Kurz vor der Präsidentschaftwahl am kommenden Sonntag, den 28.
Mai, stellte Santos im Tagesspiegel-Interview die Erfolge der
Regierung Uribe heraus: "Wir hatten einst einen sehr schwachen Staat
- den haben wir erheblich gestärkt. Wir haben die Zahl der jährlichen
Morde von 20.000 auf unter 10.000 gedrückt. Bei den Entführungen
haben wir einen ganz ähnlichen Trend." Gleichzeitig räumte er aber
ein: "Es bleibt viel zu tun". Sollte Uribe am 28. Mai wiedergewählt
werden, werde er sich weiter darum bemühen müssen, das staatliche
Gewaltmonopol wieder herzustellen. "Noch immer gibt es für die
Polizei No-go-Areas. Vor allem in einigen Dschungelregionen und
ländlichen Gebieten, wo die linke Guerilla sitzt und der Drogenanbau
und -handel zu Hause sind, ist der Staat weniger präsent als er es
sein sollte."
Kritikern des Friedensprozesses mit den rechten Paramilitärs hielt
er entgegen, "dass wir 32.000 Leute weniger haben, die andere
umbringen.
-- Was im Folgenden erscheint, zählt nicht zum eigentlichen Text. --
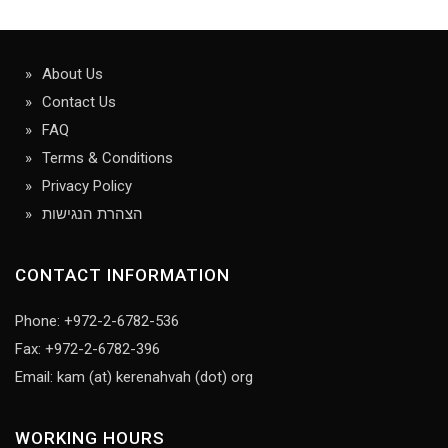
About Us
Contact Us
FAQ
Terms & Conditions
Privacy Policy
הצהרת הנגישות
CONTACT INFORMATION
Phone: +972-2-6782-536
Fax: +972-2-6782-396
Email: kam (at) kerenahvah (dot) org
WORKING HOURS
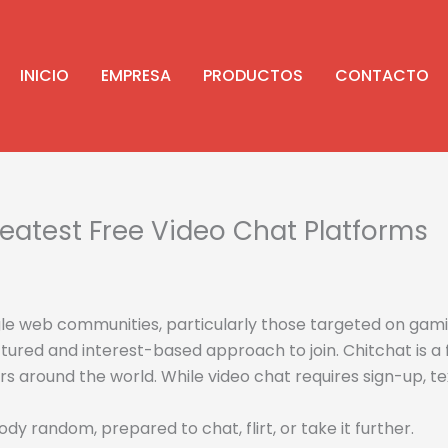
INICIO
EMPRESA
PRODUCTOS
CONTACTO
eatest Free Video Chat Platforms
le web communities, particularly those targeted on gami
ured and interest-based approach to join. Chitchat is a
s around the world. While video chat requires sign-up, te
 random, prepared to chat, flirt, or take it further.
Dass wir 16.000 Waffen eingesammelt haben, mehr als in
jedem anderen Friedensprozess weltweit. Dass die Führer der illegalen
Gruppen der Justiz überstellt wurden." Das habe es nie zuvor gegeben
- "nicht in Kolumbien, nicht in Lateinamerika, nicht in der Welt".
Santos: "Damit schlagen wir eine neue Seite des internationalen
Rechts auf, eine neue Seite im Geschichtsbuch der Friedensfindung."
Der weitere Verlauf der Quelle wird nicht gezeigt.